RECORD EXTRACTS Start Marker

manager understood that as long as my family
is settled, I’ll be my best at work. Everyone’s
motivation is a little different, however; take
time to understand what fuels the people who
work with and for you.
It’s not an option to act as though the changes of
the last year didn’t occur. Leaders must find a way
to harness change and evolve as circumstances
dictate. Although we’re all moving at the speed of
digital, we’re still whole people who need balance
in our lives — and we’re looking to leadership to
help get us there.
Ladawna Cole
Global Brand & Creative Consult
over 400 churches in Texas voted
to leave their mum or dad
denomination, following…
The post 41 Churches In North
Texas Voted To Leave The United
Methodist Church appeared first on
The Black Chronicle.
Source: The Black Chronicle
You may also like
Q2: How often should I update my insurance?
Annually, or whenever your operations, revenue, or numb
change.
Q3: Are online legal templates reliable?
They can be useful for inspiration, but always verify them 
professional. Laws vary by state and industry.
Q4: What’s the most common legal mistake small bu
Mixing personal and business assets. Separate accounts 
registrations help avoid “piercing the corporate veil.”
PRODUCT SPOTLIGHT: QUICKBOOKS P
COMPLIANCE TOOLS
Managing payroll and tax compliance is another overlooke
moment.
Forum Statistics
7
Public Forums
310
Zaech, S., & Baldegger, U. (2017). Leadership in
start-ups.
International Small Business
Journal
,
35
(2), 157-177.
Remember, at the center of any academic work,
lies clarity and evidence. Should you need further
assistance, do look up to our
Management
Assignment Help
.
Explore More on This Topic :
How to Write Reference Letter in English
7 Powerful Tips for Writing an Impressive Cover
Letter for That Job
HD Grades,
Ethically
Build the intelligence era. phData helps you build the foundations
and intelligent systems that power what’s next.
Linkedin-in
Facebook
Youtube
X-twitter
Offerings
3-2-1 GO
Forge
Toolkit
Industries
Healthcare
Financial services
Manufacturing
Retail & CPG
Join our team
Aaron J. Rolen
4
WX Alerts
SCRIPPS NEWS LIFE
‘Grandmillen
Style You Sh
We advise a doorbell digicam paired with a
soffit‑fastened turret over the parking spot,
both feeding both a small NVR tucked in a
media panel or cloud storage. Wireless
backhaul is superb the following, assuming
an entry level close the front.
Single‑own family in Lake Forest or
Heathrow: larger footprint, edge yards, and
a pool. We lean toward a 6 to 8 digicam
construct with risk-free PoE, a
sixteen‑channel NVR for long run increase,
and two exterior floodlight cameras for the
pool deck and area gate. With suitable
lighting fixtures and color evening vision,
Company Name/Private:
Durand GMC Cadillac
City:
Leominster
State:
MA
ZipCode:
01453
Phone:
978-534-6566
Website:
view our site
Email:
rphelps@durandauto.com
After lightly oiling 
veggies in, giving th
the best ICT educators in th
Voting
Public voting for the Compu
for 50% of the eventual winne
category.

RECORD EXTRACTS End Marker

**WORK REQUIRED:**
Every entry above needs to be duplicated exactly.

**RESPONSE TO THE TASK:**
manager understood that as long as my family
is settled, I’ll be my best at work. Everyone’s
motivation is a little different, however; take
time to understand what fuels the people who
work with and for you.
It’s not an option to act as though the changes of
the last year didn’t occur. Leaders must find a way
to harness change and evolve as circumstances
dictate. Although we’re all moving at the speed of
digital, we’re still whole people who need balance
in our lives — and we’re looking to leadership to
help get us there.
Ladawna Cole
Global Brand & Creative Consult
over 400 churches in Texas voted
to leave their mum or dad
denomination, following…
The post 41 Churches In North
Texas Voted To Leave The United
Methodist Church appeared first on
The Black Chronicle.
Source: The Black Chronicle
You may also like
Q2: How often should I update my insurance?
Annually, or whenever your operations, revenue, or numb
change.
Q3: Are online legal templates reliable?
They can be useful for inspiration, but always verify them 
professional. Laws vary by state and industry.
Q4: What’s the most common legal mistake small bu
Mixing personal and business assets. Separate accounts 
registrations help avoid “piercing the corporate veil.”
PRODUCT SPOTLIGHT: QUICKBOOKS P
COMPLIANCE TOOLS
Managing payroll and tax compliance is another overlooke
moment.
Forum Statistics
7
Public Forums
310
Zaech, S., & Baldegger, U. (2017). Leadership in
start-ups.
International Small Business
Journal
,
35
(2), 157-177.
Remember, at the center of any academic work,
lies clarity and evidence. Should you need further
assistance, do look up to our
Management
Assignment Help
.
Explore More on This Topic :
How to Write Reference Letter in English
7 Powerful Tips for Writing an Impressive Cover
Letter for That Job
HD Grades,
Ethically
Build the intelligence era. phData helps you build the foundations
and intelligent systems that power what’s next.
Linkedin-in
Facebook
Youtube
X-twitter
Offerings
3-2-1 GO
Forge
Toolkit
Industries
Healthcare
Financial services
Manufacturing
Retail & CPG
Join our team
Aaron J. Rolen
4
WX Alerts
SCRIPPS NEWS LIFE
‘Grandmillen
Style You Sh
We advise a doorbell digicam paired with a
soffit‑fastened turret over the parking spot,
both feeding both a small NVR tucked in a
media panel or cloud storage. Wireless
backhaul is superb the following, assuming
an entry level close the front.
Single‑own family in Lake Forest or
Heathrow: larger footprint, edge yards, and
a pool. We lean toward a 6 to 8 digicam
construct with risk-free PoE, a
sixteen‑channel NVR for long run increase,
and two exterior floodlight cameras for the
pool deck and area gate. With suitable
lighting fixtures and color evening vision,
Company Name/Private:
Durand GMC Cadillac
City:
Leominster
State:
MA
ZipCode:
01453
Phone:
978-534-6566
Website:
view our site
Email:
rphelps@durandauto.com
After lightly oiling 
veggies in, giving th
the best ICT educators in th
Voting
Public voting for the Compu
for 50% of the eventual winne
category.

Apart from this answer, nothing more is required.